17. The lipid composition according to claim 16, wherein the lipid composition satisfies any one selected from the group consisting of the following conditions, or any combination of at least two thereof:(1) the cationic lipid is YK-009;(2) the molar percentage of the cationic lipid in the lipid composition is 30%, 35%, 40%, 45%, or 47.5%;(3) the neutral lipid is 1,2-dioleoyl-sn-glycero-3-phosphoethanolamine or 1,2-distearoyl-sn-glycero-3-phosphocholine;(4) the molar percentage of the neutral lipid in the lipid composition is 10%;(5) the structured lipid is cholesterol;(6) the molar percentage of the structured lipid in the lipid composition is 38.5%;(7) the polymer-conjugated lipid is 1,2-dimyristoyl-sn-glycero-3-methoxypolyethylene glycol 2000;(8) the molar percentage of the polymer-conjugated lipid in the lipid composition is 1.5%.
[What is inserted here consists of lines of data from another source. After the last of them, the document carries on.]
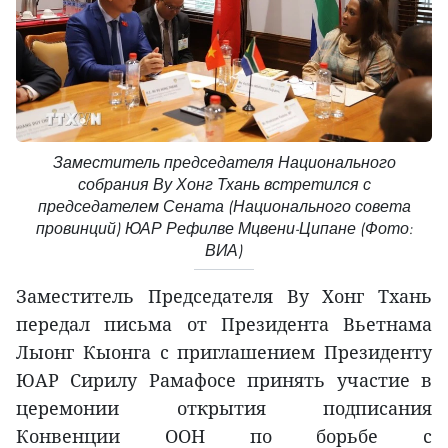
Заместитель председателя Национального
собрания Ву Хонг Тхань встретился с
председателем Сената (Национального совета
провинций) ЮАР Рефилве Мцвени-Ципане (Фото:
ВИА)
Заместитель Председателя Ву Хонг Тхань
передал письма от Президента Вьетнама
Лыонг Кыонга с приглашением Президенту
ЮАР Сирилу Рамафосе принять участие в
церемонии открытия подписания
Конвенции ООН по борьбе с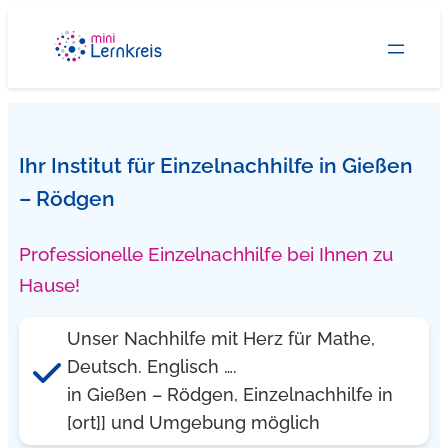
Zum
Inhalt
springen
Ihr Institut für Einzelnachhilfe in Gießen
– Rödgen
Professionelle Einzelnachhilfe bei Ihnen zu
Hause!
Unser Nachhilfe mit Herz für Mathe,
Deutsch. Englisch ….
in Gießen – Rödgen, Einzelnachhilfe in
[ort]] und Umgebung möglich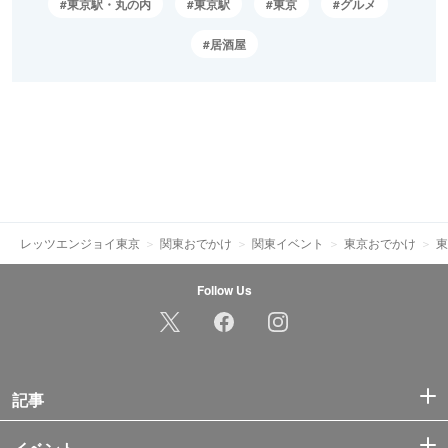
東京駅・丸の内
東京駅
東京
グルメ
居酒屋
レッツエンジョイ東京
関東おでかけ
関東イベント
東京おでかけ
東
Follow Us
記事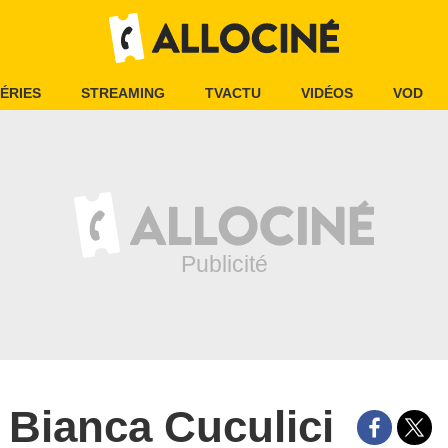
ÉRIES
STREAMING
TVACTU
VIDÉOS
VOD
Bianca Cuculici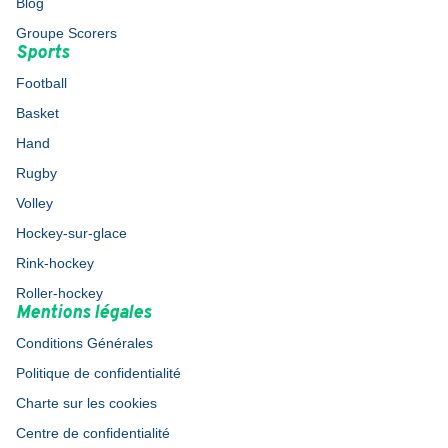
Blog
Groupe Scorers
Sports
Football
Basket
Hand
Rugby
Volley
Hockey-sur-glace
Rink-hockey
Roller-hockey
Mentions légales
Conditions Générales
Politique de confidentialité
Charte sur les cookies
Centre de confidentialité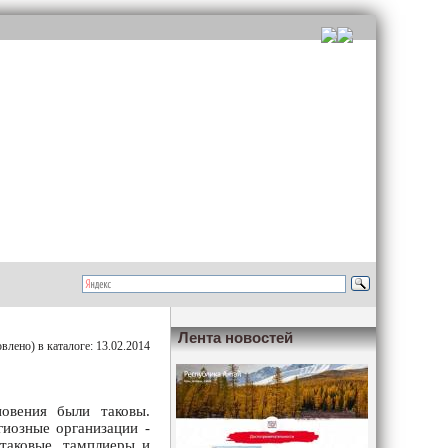
Лента новостей
лено) в каталоге: 13.02.2014
новения были таковы.
гиозные организации -
 таковые, тамплиеры и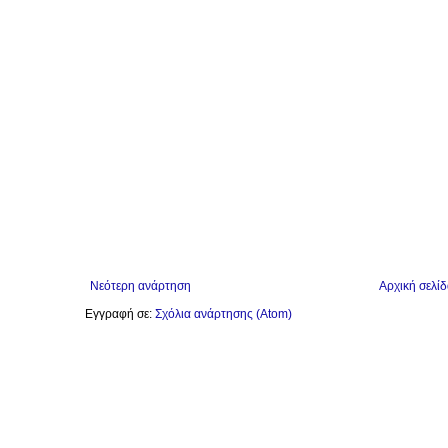
Νεότερη ανάρτηση
Αρχική σελίδ
Εγγραφή σε:
Σχόλια ανάρτησης (Atom)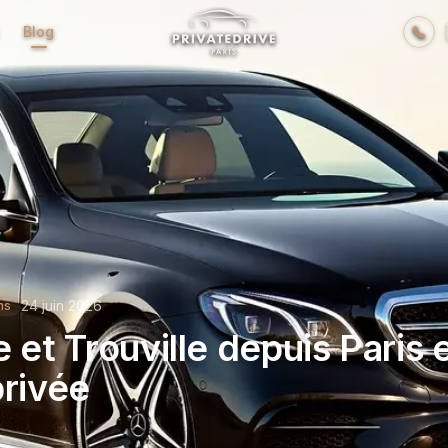
Blog
24 juin 2026
ns
e et Trouville depuis Paris 
privée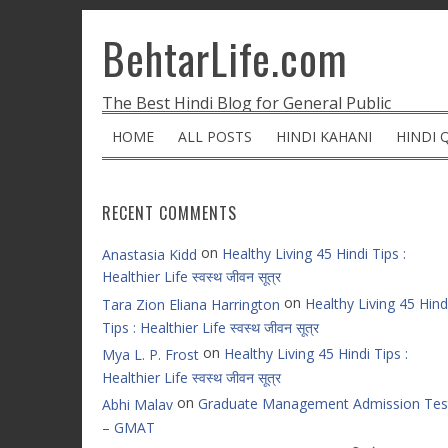
BehtarLife.com
The Best Hindi Blog for General Public
HOME
ALL POSTS
HINDI KAHANI
HINDI 
RECENT COMMENTS
on
Healthy Living 45 Hindi Tips :
Anastasia Kidd
Healthier Life स्वस्थ जीवन सूत्र
on
Healthy Living 45 Hind
Tara Zion Eliana Harrington
Tips : Healthier Life स्वस्थ जीवन सूत्र
on
Healthy Living 45 Hindi Tips :
Mya L. P. Frost
Healthier Life स्वस्थ जीवन सूत्र
on
Graduate Management Admission Tes
Abhi Malav
– GMAT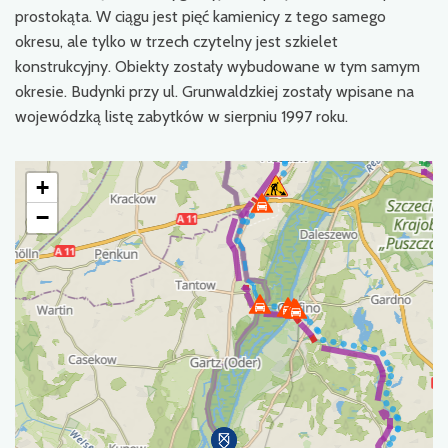
prostokąta. W ciągu jest pięć kamienicy z tego samego
okresu, ale tylko w trzech czytelny jest szkielet
konstrukcyjny. Obiekty zostały wybudowane w tym samym
okresie. Budynki przy ul. Grunwaldzkiej zostały wpisane na
wojewódzką listę zabytków w sierpniu 1997 roku.
+
−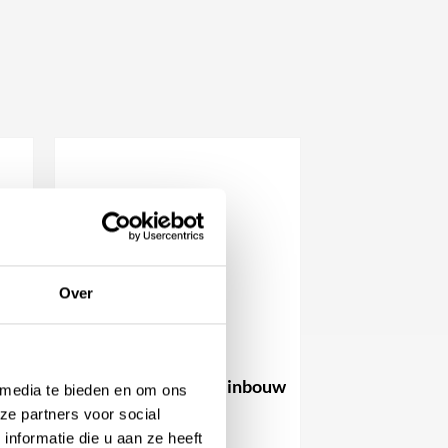
Over
GESSI316 Intreccio inbouw
 media te bieden en om ons
wastafelmengkraan
ze partners voor social
nformatie die u aan ze heeft
Vanaf
1.162,81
18. The lipid composition according to claim 6, wherein the lipid composition further comprises one or more cell-penetrating peptides.

19. A pharmaceutical composition, comprising:(A) a therapeutic or prophylactic agent, comprising any one of the group consisting of a nucleic acid molecule, a small molecule compound, a polypeptide, or a protein, or any combination of at least two thereof,(B) the lipid composition according to claim 9.

20. The pharmaceutical composition according to claim 19, wherein the therapeutic or prophylactic agent is a nucleic acid molecule capable of encoding one or more antigens.